一ドルが80円になった。なぜ、こうも円高になるかという理由を考えてみよう。為替レートというのは普通は安定したものだ。輸入消費が増えて外貨が不足するとドルが高くなり輸出が促進される。輸出が増えて外貨が余ればドルが安くなり輸入消費が促進される。これが為替レートがバランスする仕組みだ。

ところが、この10年間日本は輸出が増えるばかりで一向に輸入消費が増えない。輸入はもっぱら原料であり、これはさらに輸出を増やす元になる。関税が高いせいだとして関税を下げた。設備投資を増やせばインフレになるだろうと金利を下げた。

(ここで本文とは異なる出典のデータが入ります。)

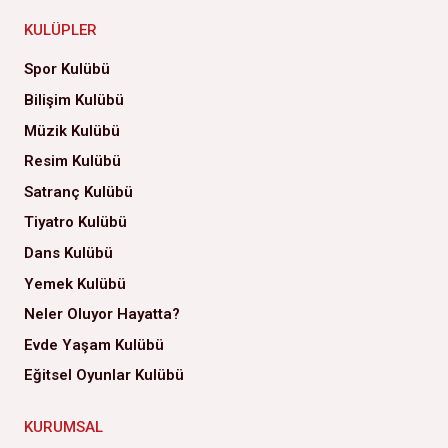
KULÜPLER
Spor Kulübü
Bilişim Kulübü
Müzik Kulübü
Resim Kulübü
Satranç Kulübü
Tiyatro Kulübü
Dans Kulübü
Yemek Kulübü
Neler Oluyor Hayatta?
Evde Yaşam Kulübü
Eğitsel Oyunlar Kulübü
KURUMSAL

それでも一向に円高は止まらない。

これは、通貨の根本のところに目をつむっているからだ。日本では輸入に見合って輸入消費が増えないことが根本の原因なのだからこれを解決する以外にない。輸入消費を含めた消費を増やすというのは平均給与を上げることだ。給与が増えても貯蓄するだけという層の収入を増やしても意味がない。貯蓄がなく、給料があがればすぐ消費に回るといった層の賃金をあげるべきなのだ。

円高になれば、賃金を下げてコストダウンを図るという企業のまちがった対応を規制しなかった政府の責任だろう。いや、通常は企業がそんなことをしようとしても労働組合が許さない。アメリカでもフランスでもストライキは]日常茶飯事だが、日本では労働運動が抑圧されて、ストライキもめったに見ないという異常な状態が何年も続いている。健全な労使の緊張関係は実は資本主義に必要なことなのだ。

どこの国でも労働者側におされて少しづつの賃上げはある。給料が上がった結果として製品の値上げがあった。ところが日本では給料が下がっているという事態だ。インフレの国の通貨が安くなりデフレの国の通貨が高くなるのは理の当然だろう。労使関係のアンバランスが実は円高の本当の原因だ。労働法の根本的改正が必要で、企業と労働組合の癒着を廃する必要がある。そうでなければ、日本は円高と賃下げの悪循環でこのまま地獄を見続けるだけである。

現在のように労働組合が企業別に組織されていれば、癒着が起こるのは当然で、労働組合は本来、職能別に再編されなければならない。職能別組合というのは、溶接工労働組合とか組立工労組があって、ニッサンであろうとトヨタであろうと、横断して加盟する組合だ。その職能の賃金を交渉するのだから企業とは癒着のしようががない。

営業労働組合、経理労働組合、プログラマ労組とかもあるべきだ。日本で職能別組合に近いのは医師会とか調教師会、弁護士会で、これを見れば職能別組合が強力であることがうなずけるだろう。

------<追記>---------------
大分前の記事だが、2014年現在為替相場は100円まで戻してきている。しかし、ここで書いたように、賃金の上昇といった根本対策が取られたわけではない。自動車などのメーカーが現地生産の体制を進めて、輸出が減ってしまったからだ。円高の根本原因がなくなったわけではなく、事態はよりまずい方向になった。円安は、ドル換算で、賃金がさらに下がったと同じ結果をもたらす。日本経済そのものの弱体化でしかない。